Make the copy match the entries below exactly, with no pictures carried over.

Stored dataset items:
========

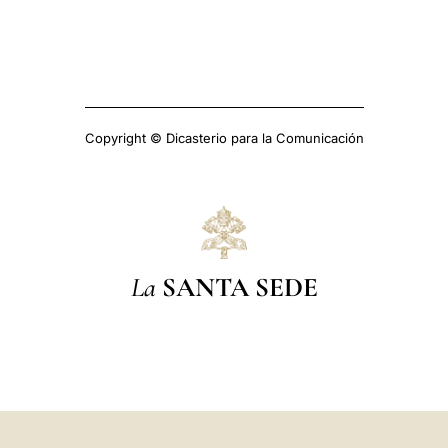
Copyright © Dicasterio para la Comunicación
La
SANTA SEDE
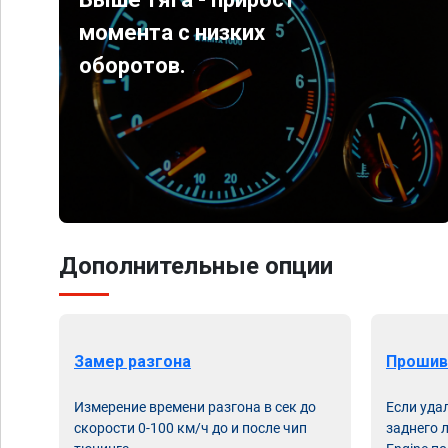
момента с низких
оборотов.
Дополнительные опции
Замер разгона
Прошив
Измерение времени разгона в сек до
Если уда
скорости 0-100 км/ч до и после чип
заднего 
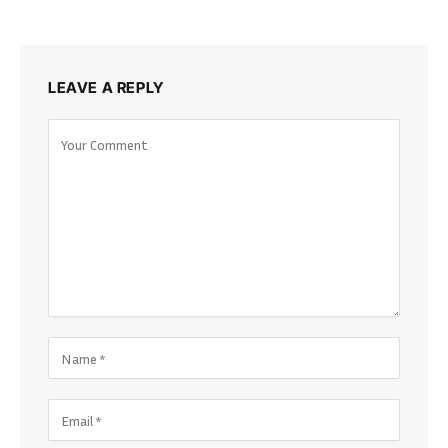
LEAVE A REPLY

========

Result of the task
Copyright © Dicasterio para la Comunicación
La
SANTA SEDE
момента с низких
оборотов.
Дополнительные опции
Замер разгона
Прошив
Измерение времени разгона в сек до
Если уда
скорости 0-100 км/ч до и после чип
заднего 
LEAVE A REPLY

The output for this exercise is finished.